Ce matin les loriots, devant nous, ondulent dans les airs.
Leur jaune contraste avec celui de l’astre céleste.
Est-ce dû au noir qu’ils portent élégamment ?
Le sifflement qu’ils lancent est un hymne,
il interpelle l’humain et bouscule ses neurones :
Regarde la nature,
cesse d’être muet et aveugle.
Regarde cette perfection, cette grâce, cette harmonie,
Ne t’y retrouves-tu pas ?
Alors, sois heureux et réjoui,
avance confiant, car comment douter de la vie
face à cette synchronicité en observant
le tragopan satyre* lors de sa danse nuptiale ?
Laurent Ballesta, aventurier plongeur,
dans les eaux marines protégées
comme le poisson, flotte, il ne touche à rien
très attentionné, il n’effleure rien
pour maintenir intact le lieu.
Il est inondé par la magnificence, le sublime.
Alors que dans le même temps des terriens
polluent, arrachent, tuent sans la moindre émotion.

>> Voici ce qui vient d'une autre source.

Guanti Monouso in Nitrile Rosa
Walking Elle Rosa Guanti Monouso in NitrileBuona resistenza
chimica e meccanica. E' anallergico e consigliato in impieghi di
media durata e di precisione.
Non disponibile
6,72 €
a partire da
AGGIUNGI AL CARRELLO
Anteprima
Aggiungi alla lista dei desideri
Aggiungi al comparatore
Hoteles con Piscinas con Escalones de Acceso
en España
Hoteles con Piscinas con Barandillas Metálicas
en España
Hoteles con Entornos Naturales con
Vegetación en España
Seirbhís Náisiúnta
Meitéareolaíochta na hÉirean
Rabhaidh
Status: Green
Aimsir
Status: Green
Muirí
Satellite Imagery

Les hommes seraient semblables
à un égout à ciel ouvert, nauséabond
ou s’entretuent des bêtes féroces sans foie, ni lois
d’un autre temps ou d’un temps futur.
Pourtant apparaissent dans ma mémoire
des visages que j’ai croisés
au Danemark, un monsieur, qui sort de chez lui
portant un bébé dans les bras, comme des millions de mère ou père,
il est sourire et amour.
Cette femme voilée au Maroc, au milieu de la campagne de détritus
son sourire m’a ébloui.
Je confirme, l’on peut trouver de la beauté chez l’humain.
Alors pourquoi ceux qui nous dirige sont-ils tous dans la
concurrence d’un comportement démoniaque ?
Je n’ai qu’un désir, répondre à l’appel
des fleurs, des oiseaux, des insectes
Je glisse dans ce merveilleux toboggan de la vie
et dans ces entrailles me régale de sa beauté paradisiaque.
*Tragopan satyre, oiseau exceptionnel par son plumage du centre est de l’Himalaya, à la parade nuptiale improbable.